I've wondered about the OP's question from time to time. When I was in grad school a long time ago, we were studying pattern recognition and we spent some time learning about some of the mechanics of human perception. My thesis advisor had published a theory that the brain takes what it gets from the optic nerves and essentially performs a 2D Fourier Transform of the image, that is, the human visual system operates in Fourier space. This drastically reduces the storage requirements for visual information. This theory explained alot of things about our vision. Like, why optical illusions work they way they do. Like, why you can look at a bunch of vertical lines from a certain distance where you can determine that you are looking at a bunch of vertical lines, but you can't actually "see" any individual line. And many other question about how the brain does certain things so efficiently. (For those willing, this paper discusses the top,
Physiologically-Based Pattern Analysis - ScienceDirect ). Anyway, we used 2D Fourier transforms, plus some other algorithms (based on what we thought the brain would do) to come up with pattern recognition algorithms that could recognize thngs like cars, planes, ships, tanks, and such no matter the view angle, the size, or the color, etc, like the brain does.

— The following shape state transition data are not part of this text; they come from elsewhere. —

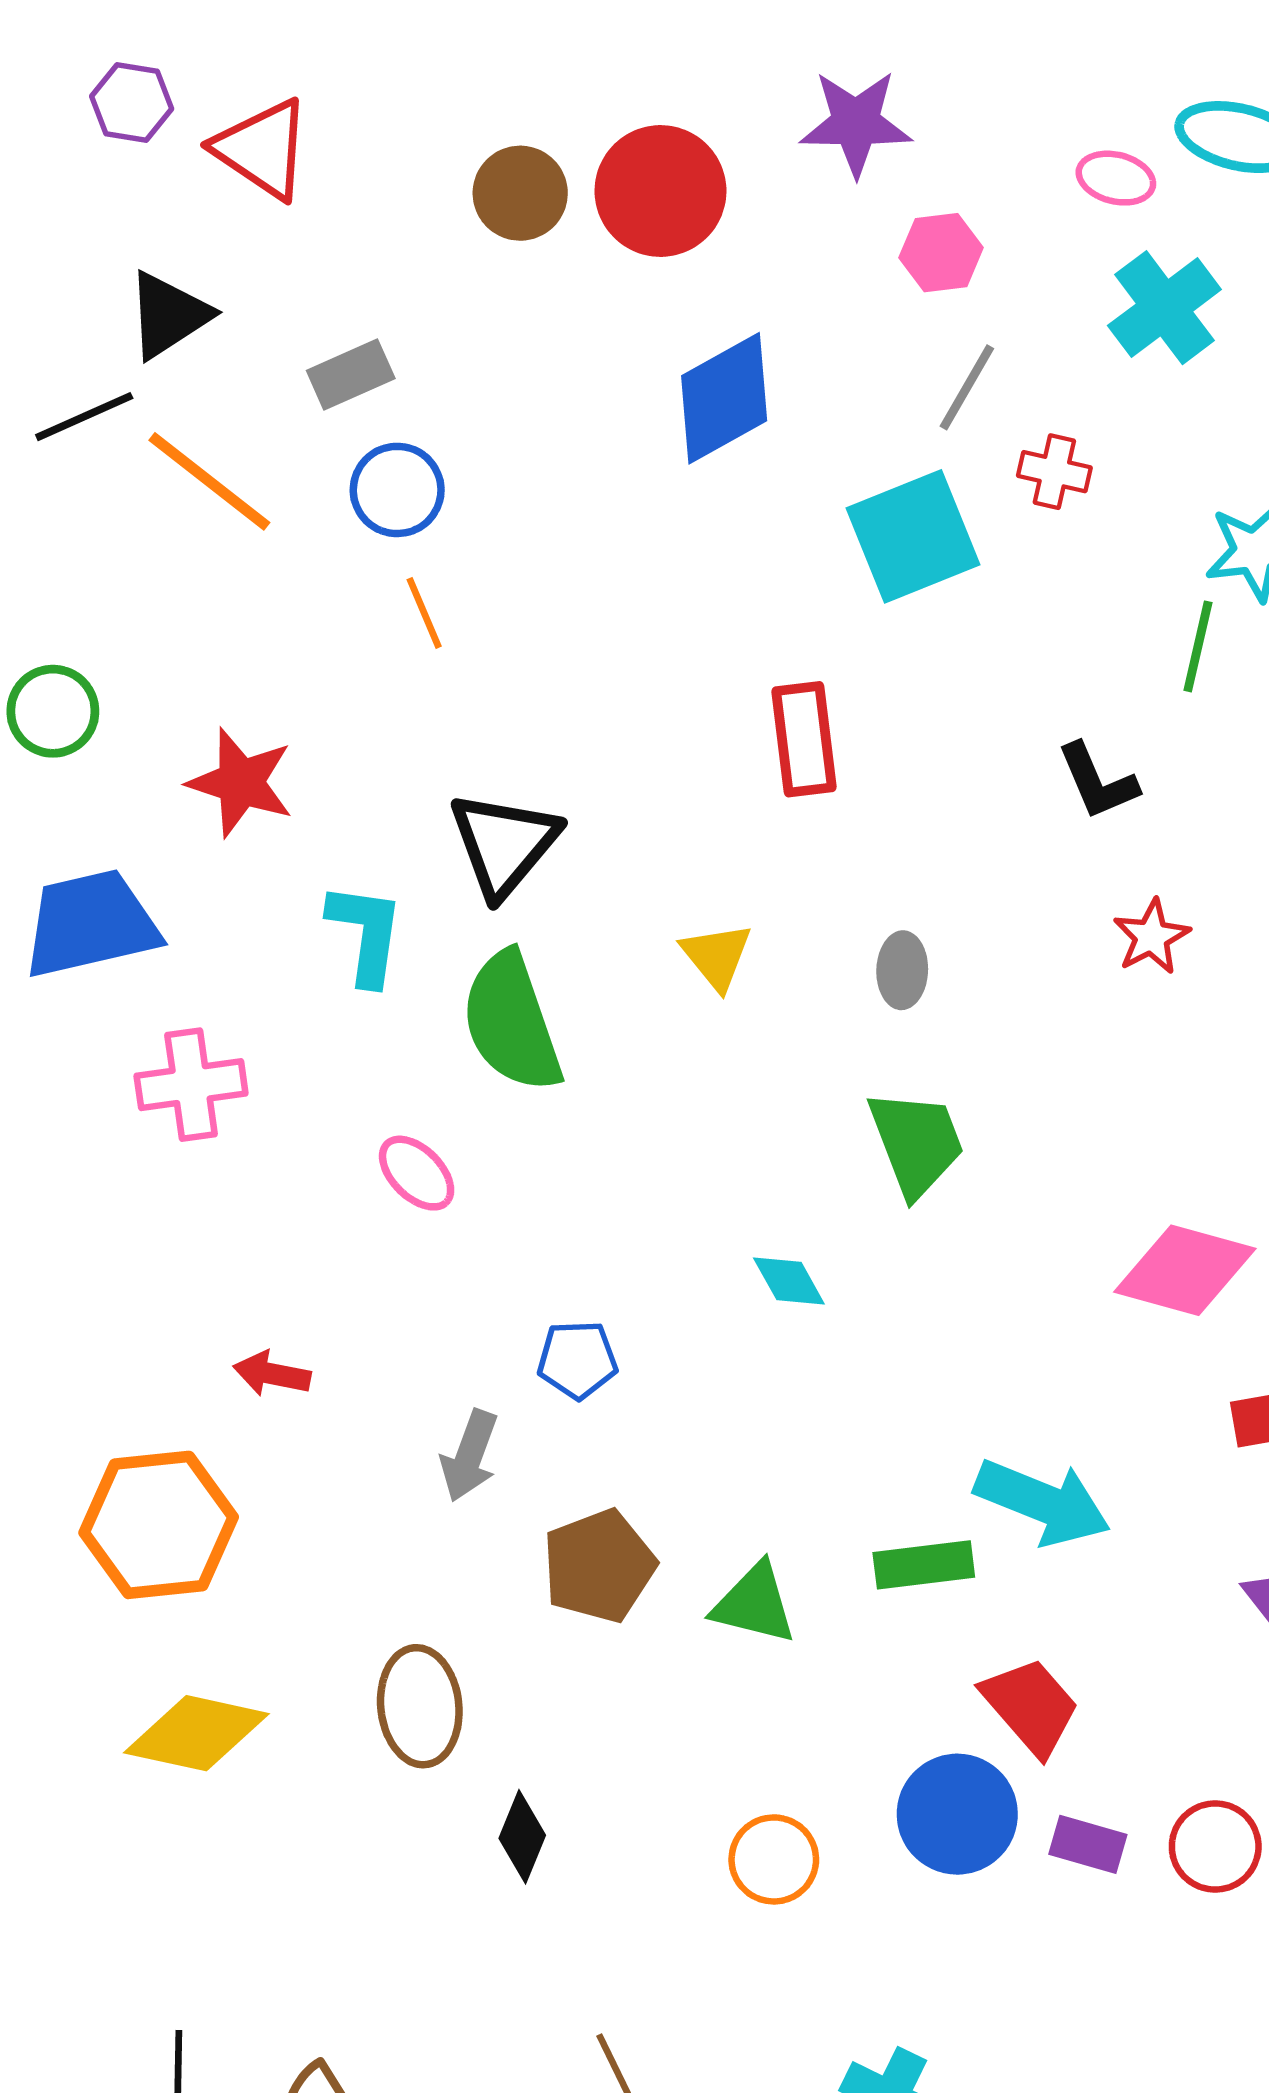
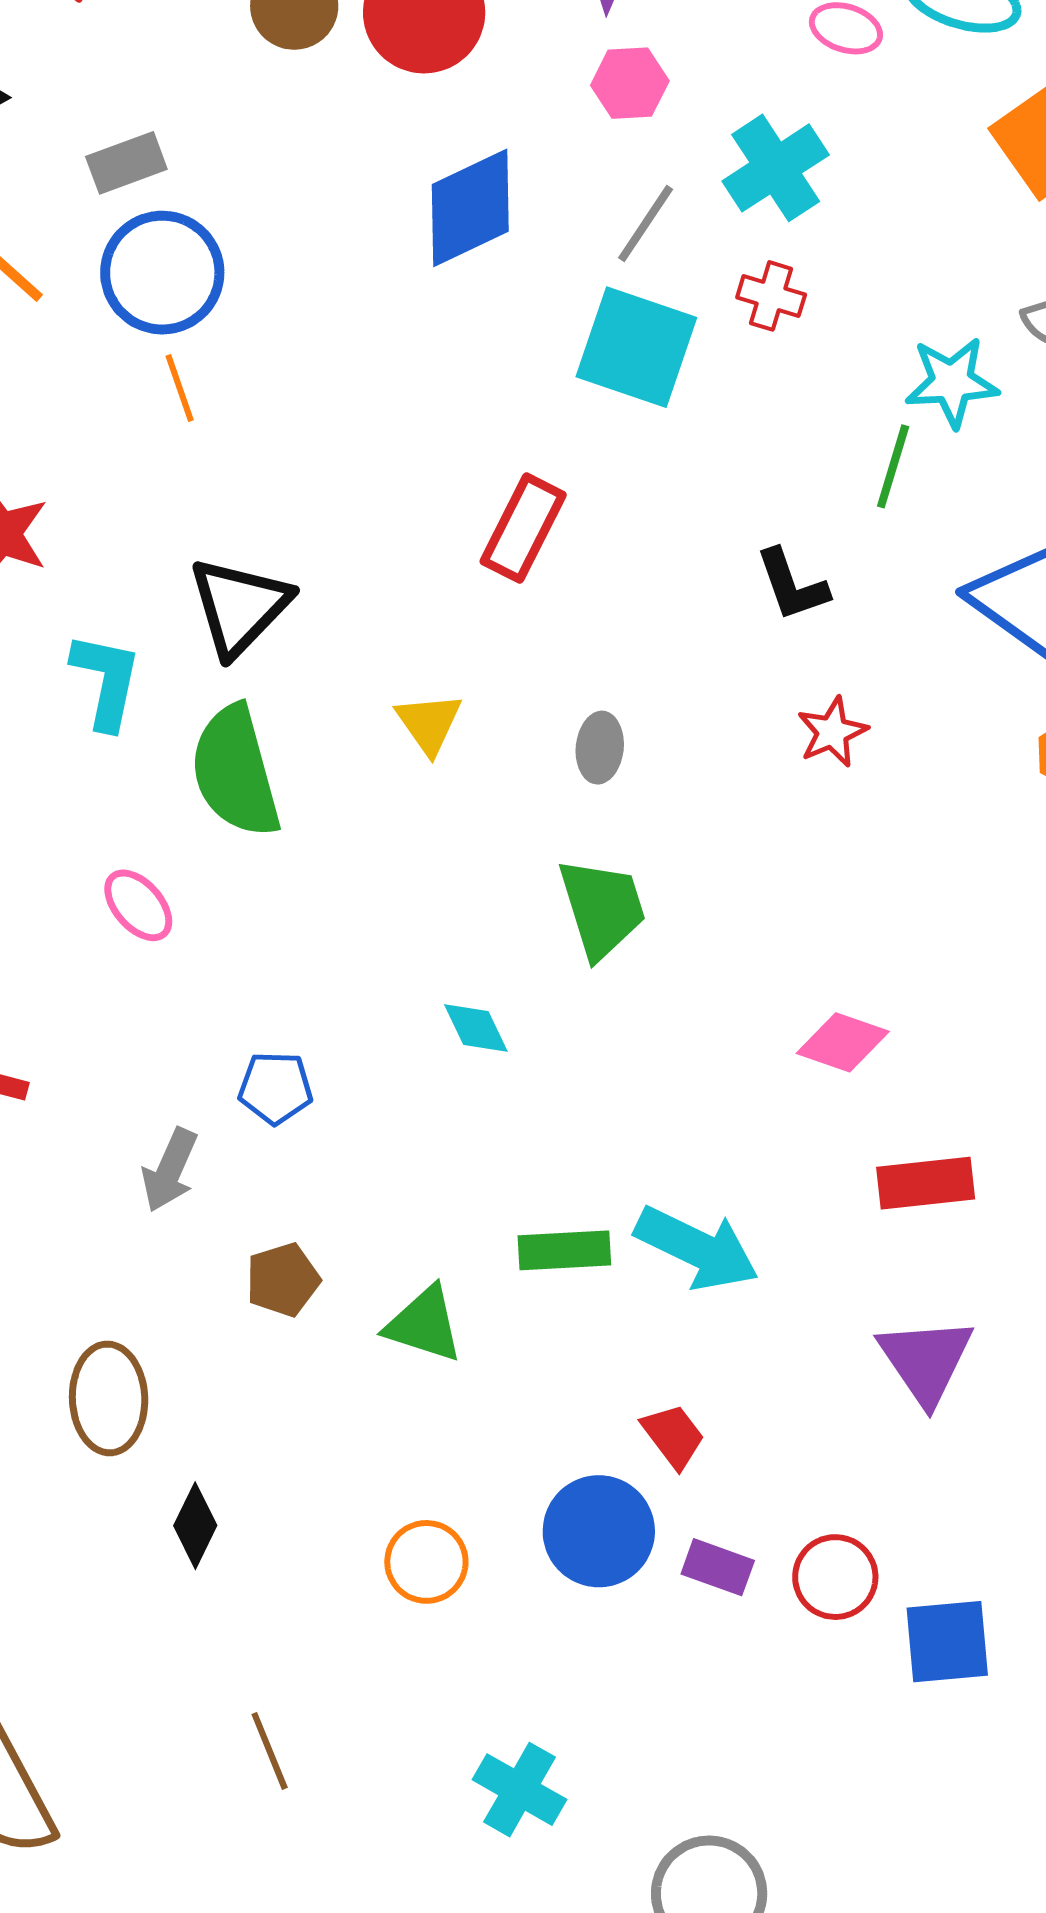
pink hexagon: (941, 253) -> (630, 83), moved
cyan cross: (1164, 308) -> (776, 168), moved
gray line: (967, 387) -> (646, 223), moved
blue circle: (397, 490) -> (162, 273), size x1.4
cyan square: (913, 536) -> (636, 347), turned 37
red rectangle: (804, 739) -> (523, 528), turned 30
pink diamond: (1185, 1270) -> (843, 1042), size x0.7
green rectangle: (924, 1565) -> (564, 1250), moved
brown pentagon: (599, 1566) -> (283, 1280), size x0.7
red trapezoid: (1031, 1706) -> (673, 1436), size x0.7

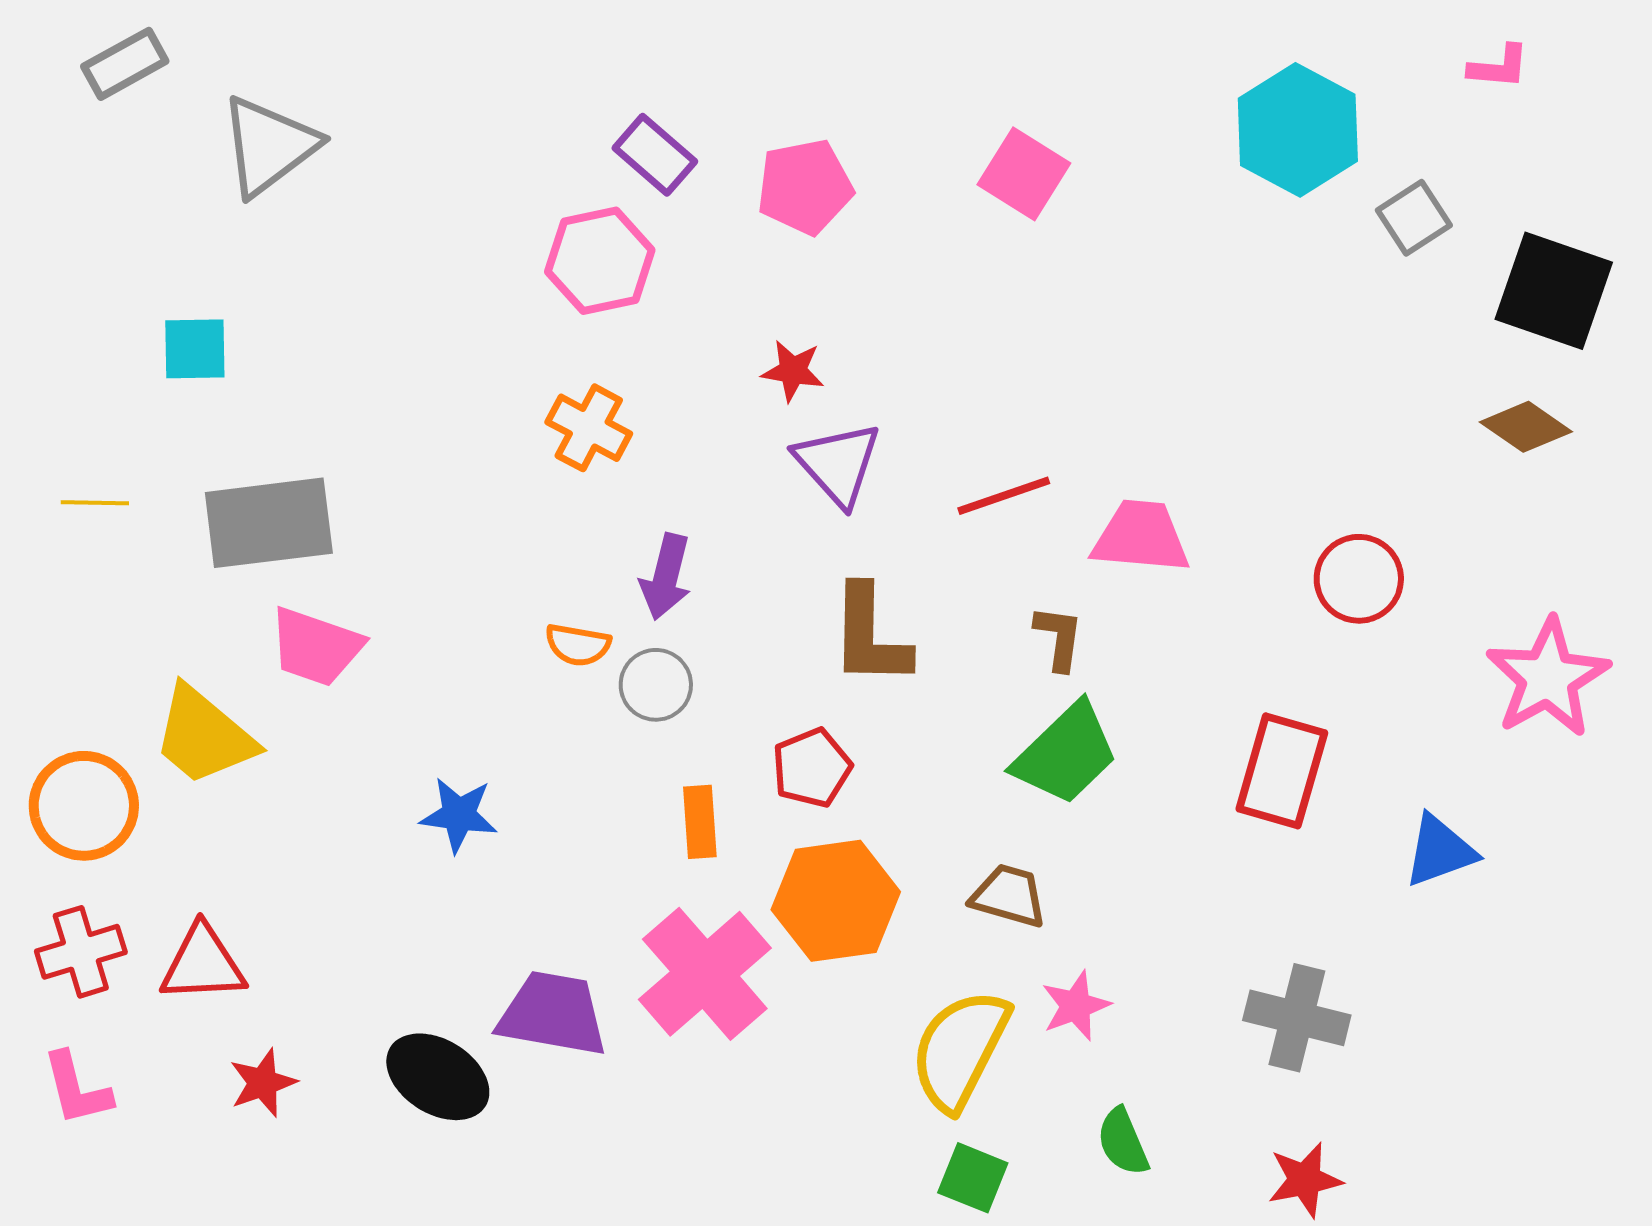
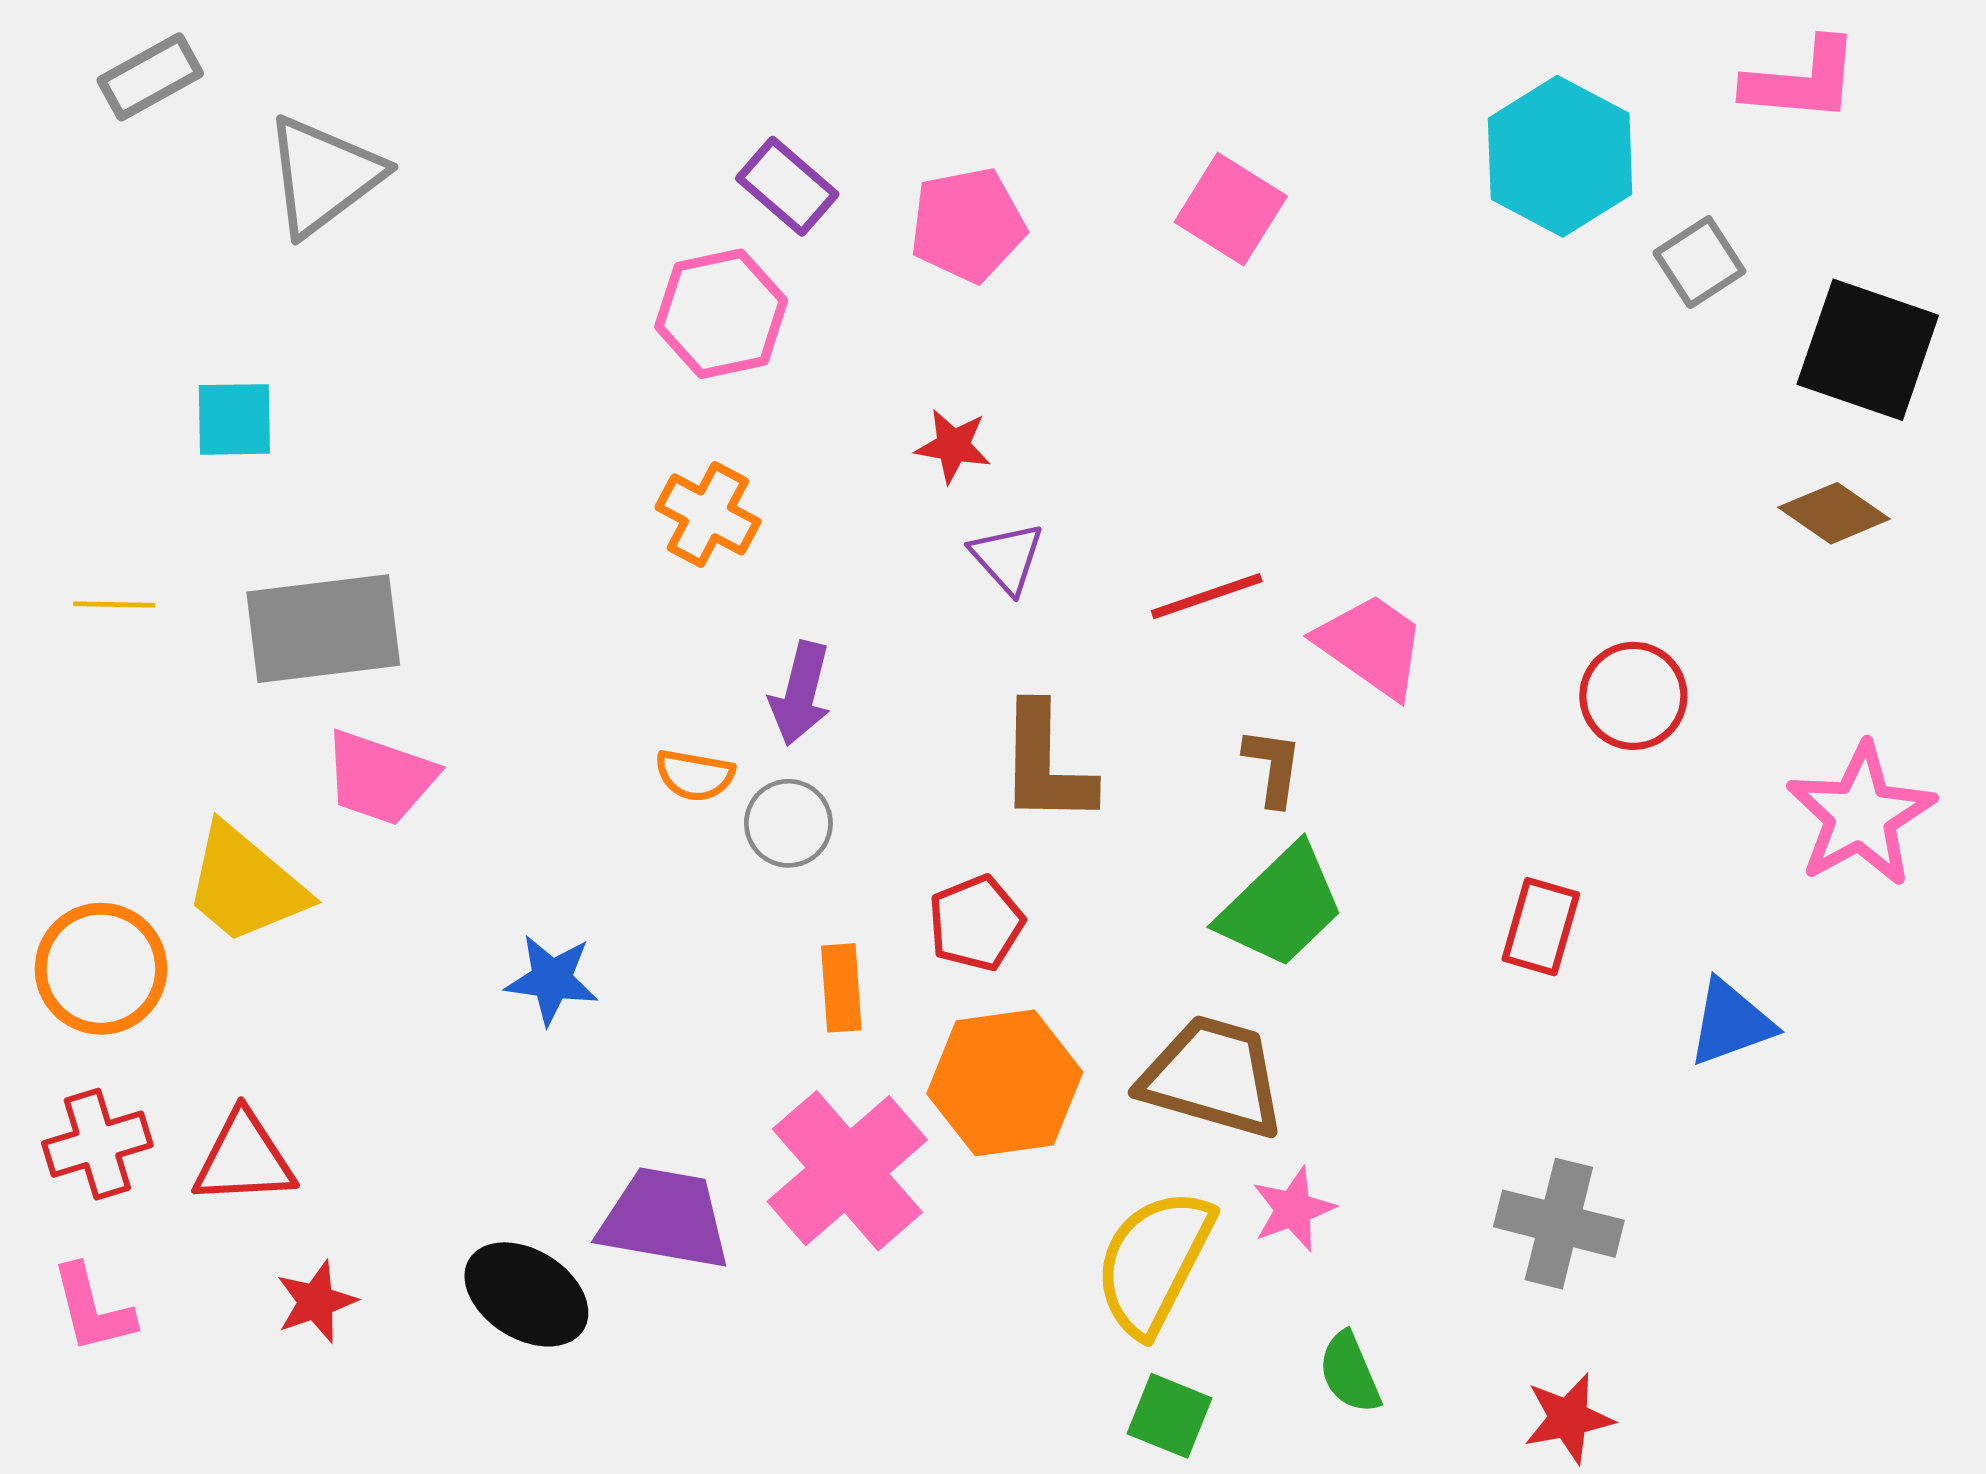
pink L-shape: (1499, 67) -> (1802, 81), size x1.6
purple triangle: (838, 464) -> (1007, 558), size x0.7
pink trapezoid: (1141, 537) -> (1371, 645), turned 30
red rectangle: (1282, 771) -> (1541, 927), size x0.7
brown trapezoid: (1009, 896) -> (1213, 1077), size x1.6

To me, this is a fascinating concept. Does the brain have similar algorithms for audio. How do we remember sounds? We certain don't store a recording of everything we've heard in our brain. That would cost too much. But we must store some encoded/transformed version of what we hear, similar to how vision works.
So when you look at the common optical allusion of two lines that are actually the same length, however one line has outward pointing arrows and the other inward pointing arrows, you can absolutely measure that and determine the lines are the same length. But after you do a 2D Fourier transform on them, one is clearly longer than the other and it is the same one that humans will say is longer (the illusion) when they look at them.
So, it could be that human hearing, like vision, is not just about what frequencies can be perceived and at what levels, but also how the signal is perceived after the brain does the transform on it, which it seems that it does. I'm sure if we knew exactly what the brain was doing we could measure what happens when we simulate that transform. But of course we don't. We know some kinds of noise/distortion are more audible than others, perhaps related to what happens in transformation. And perhaps there are combinations of things that are not well handled by our physiological encoders, be it for good or bad.
Another phenomena that has occurred to me is that a sound coming from dead center in a stereo image (phantom center) will not sound the same as the same sound played through the center channel assuming that the speakers and gear are all perfect. They might measure the same using a normal mic that does not have the gain patter of a pair of ears. That is due to the actual angle the sound is entering the ear and its gain pattern. This is why you just cant get a phantom center to sound like a center channel speaker, no matter what. Simply rotating or heads in any direction, even slightly, alters the sound. And how the sounds reflecting around the room really effect the sound.
So, yeah, I think there are things that cannot (or are not) measurable in practical terms that effect what we think we hear.